Having decided to enter colonial service, he was first sent to Cyprus, where he became president of the district court at Famagusta in 1897 and of the court in Nicosia in 1899. In 1902, he was transferred to Gibraltar, where he spent the remainder his legal career. He was police magistrate and coroner from 1902 until 1911, when he was made Attorney-General of Gibraltar and a KC for the colony.
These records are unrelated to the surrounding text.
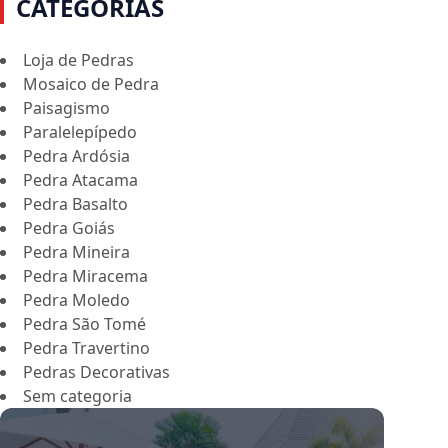
CATEGORIAS
Loja de Pedras
Mosaico de Pedra
Paisagismo
Paralelepípedo
Pedra Ardósia
Pedra Atacama
Pedra Basalto
Pedra Goiás
Pedra Mineira
Pedra Miracema
Pedra Moledo
Pedra São Tomé
Pedra Travertino
Pedras Decorativas
Sem categoria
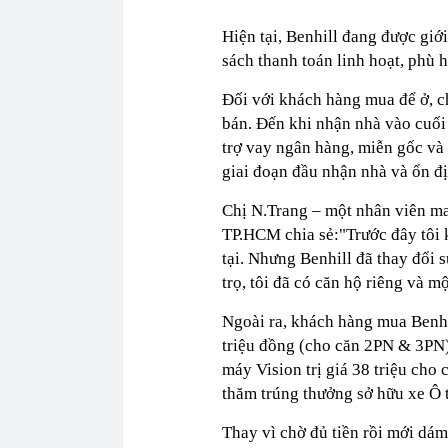
Hiện tại, Benhill đang được giới
sách thanh toán linh hoạt, phù
Đối với khách hàng mua để ở, c
bán. Đến khi nhận nhà vào cuối
trợ vay ngân hàng, miễn gốc và 
giai đoạn đầu nhận nhà và ổn đ
Chị N.Trang – một nhân viên mar
TP.HCM chia sẻ:"Trước đây tôi 
tại. Nhưng Benhill đã thay đổi 
trọ, tôi đã có căn hộ riêng và m
Ngoài ra, khách hàng mua Benhil
triệu đồng (cho căn 2PN & 3PN)
máy Vision trị giá 38 triệu cho
thăm trúng thưởng sở hữu xe Ô 
Thay vì chờ đủ tiền rồi mới dám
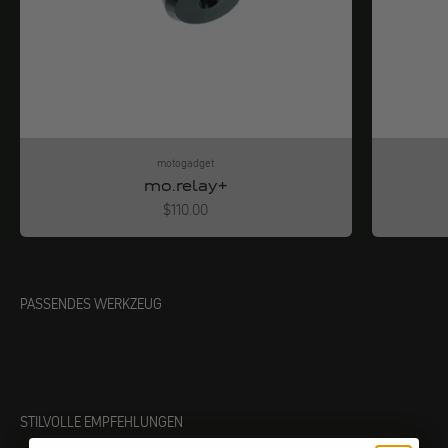
motogadget
mo.relay+
Angebot
$110.00
PASSENDES WERKZEUG
STILVOLLE EMPFEHLUNGEN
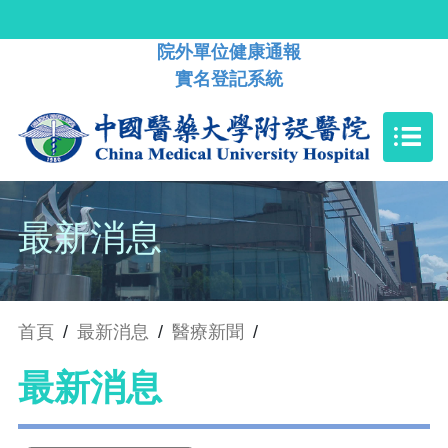
院外單位健康通報
實名登記系統
最新消息
首頁
/
最新消息
/
醫療新聞
/
最新消息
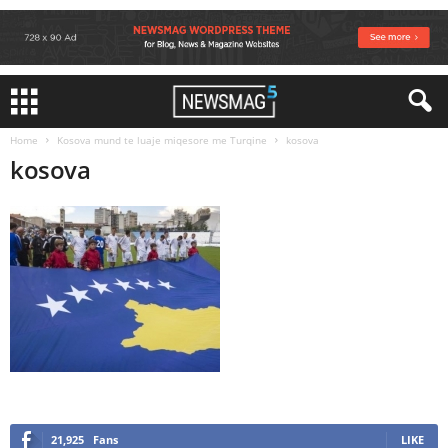
Home
Kosova mund te luaje miqesore me Turqine
kosova
kosova
21,925
Fans
LIKE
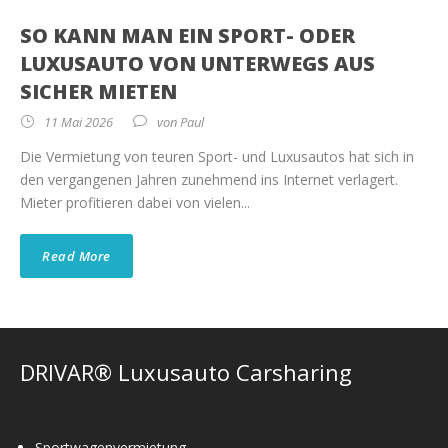
SO KANN MAN EIN SPORT- ODER
LUXUSAUTO VON UNTERWEGS AUS
SICHER MIETEN
11 Mai 2026
von
Paul
Die Vermietung von teuren Sport- und Luxusautos hat sich in
den vergangenen Jahren zunehmend ins Internet verlagert.
Mieter profitieren dabei von vielen...
Read More
DRIVAR® Luxusauto Carsharing
Sportwagenvermietung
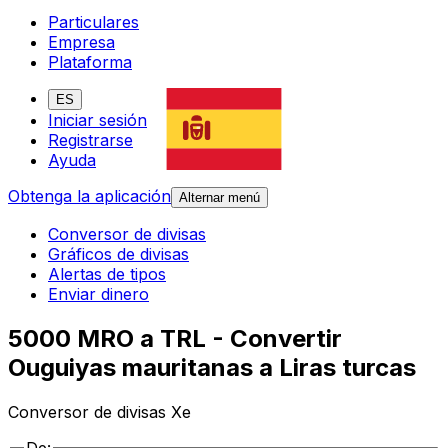
Particulares
Empresa
Plataforma
ES
Iniciar sesión
Registrarse
Ayuda
Obtenga la aplicación
Alternar menú
Conversor de divisas
Gráficos de divisas
Alertas de tipos
Enviar dinero
5000 MRO a TRL - Convertir
Ouguiyas mauritanas a Liras turcas
Conversor de divisas Xe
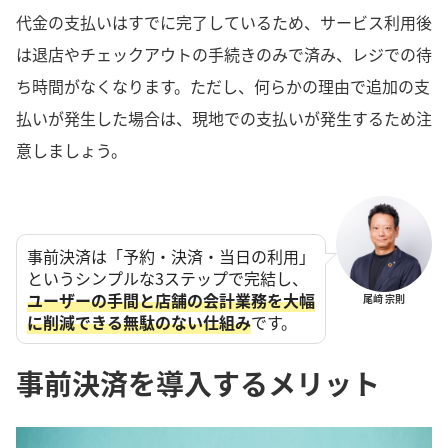
代金の支払いはすでに完了しているため、サービス利用後
は退店やチェックアウトの手続きのみで済み、レジでの待
ち時間がなくなります。ただし、何らかの理由で追加の支
払いが発生した場合は、現地での支払いが発生するため注
意しましょう。
事前決済は「予約・決済・当日の利用」
というシンプルな3ステップで完結し、
ユーザーの手間と店舗の会計業務を大幅
尾﨑 宗則
に削減できる無駄のない仕組み
です。
事前決済を導入するメリット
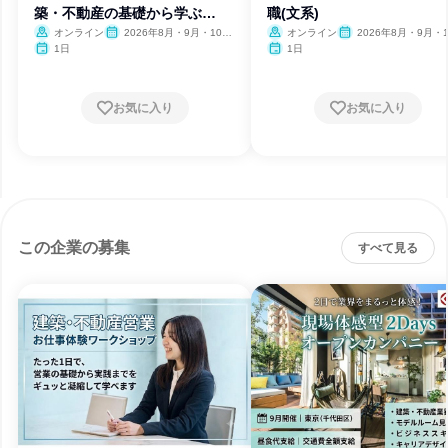
築・不動産の基礎から学ぶ
職(文系)
1DAY
オンライン
2026年8月・9月・10
オンライン
2026年8月・9月・1
月・11月・12月、2027年1
月・11月・12月、2027
1日
1日
月・2月
月・2月
お気に入り
お気に入り
この企業の募集
すべて見る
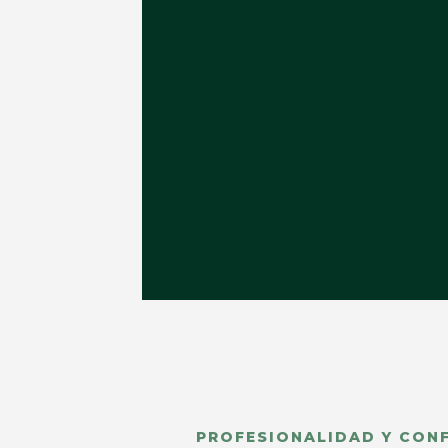
PROFESIONALIDAD Y CON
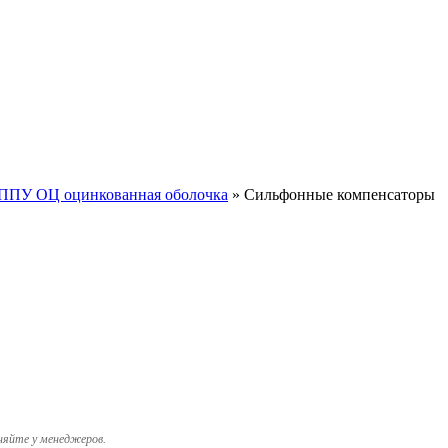
ППУ ОЦ оцинкованная оболочка
»
Сильфонные компенсаторы
няйте у менеджеров.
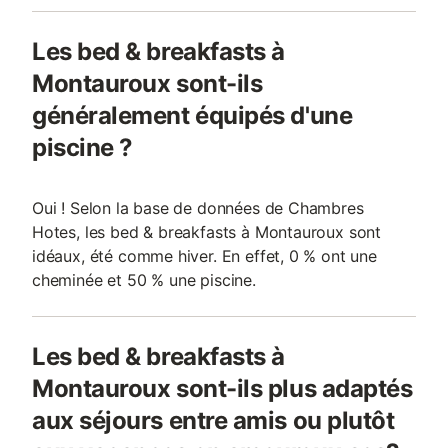
Les bed & breakfasts à
Montauroux sont-ils
généralement équipés d'une
piscine ?
Oui ! Selon la base de données de Chambres
Hotes, les bed & breakfasts à Montauroux sont
idéaux, été comme hiver. En effet, 0 % ont une
cheminée et 50 % une piscine.
Les bed & breakfasts à
Montauroux sont-ils plus adaptés
aux séjours entre amis ou plutôt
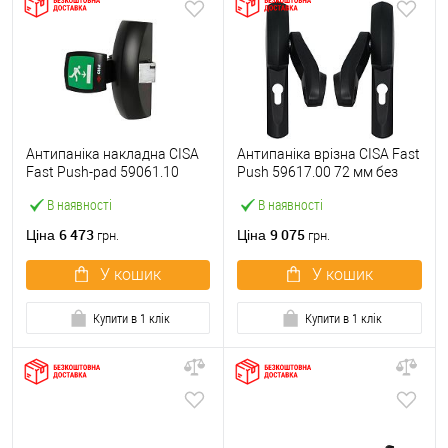
Антипаніка накладна CISA
Антипаніка врізна CISA Fast
Fast Push-pad 59061.10
Push 59617.00 72 мм без
модульна з язичком
штанги
В наявності
В наявності
6 473
9 075
Ціна
Ціна
грн.
грн.
У кошик
У кошик
Купити в 1 клік
Купити в 1 клік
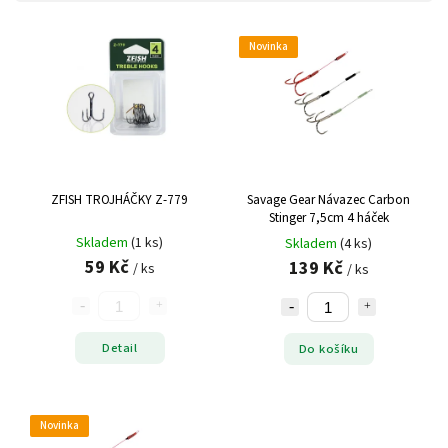
Novinka
ZFISH TROJHÁČKY Z-779
Savage Gear Návazec Carbon
Stinger 7,5cm 4 háček
Skladem
(1 ks)
Skladem
(4 ks)
59 Kč
139 Kč
/ ks
/ ks
Detail
Do košíku
Novinka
As Attorney-General, he also acted as legal adviser to the British minister in Morocco and to the Admiralty and the War Office in Gibraltar. He was made Chief Justice of Gibraltar in 1914, and served until 1922. He was knighted in 1918.

Retiring to Norfolk, he participated in the government of the county, and served as vice-chairman of the Norfolk County Council. He was High Sheriff of Norfolk in 1930. From 1938 to 1941, he was county controller of civil defence. Frere married his cousin, Gwendolen Winslow Frere (died 1950), younger daughter of John Tudor Frere, in 1896. They had a son and a daughter.

Frere was the author of a work entitled The Laws of Gibraltar. He was also a noted authority on the flora of Gibraltar, and published a book on the subject in 1910.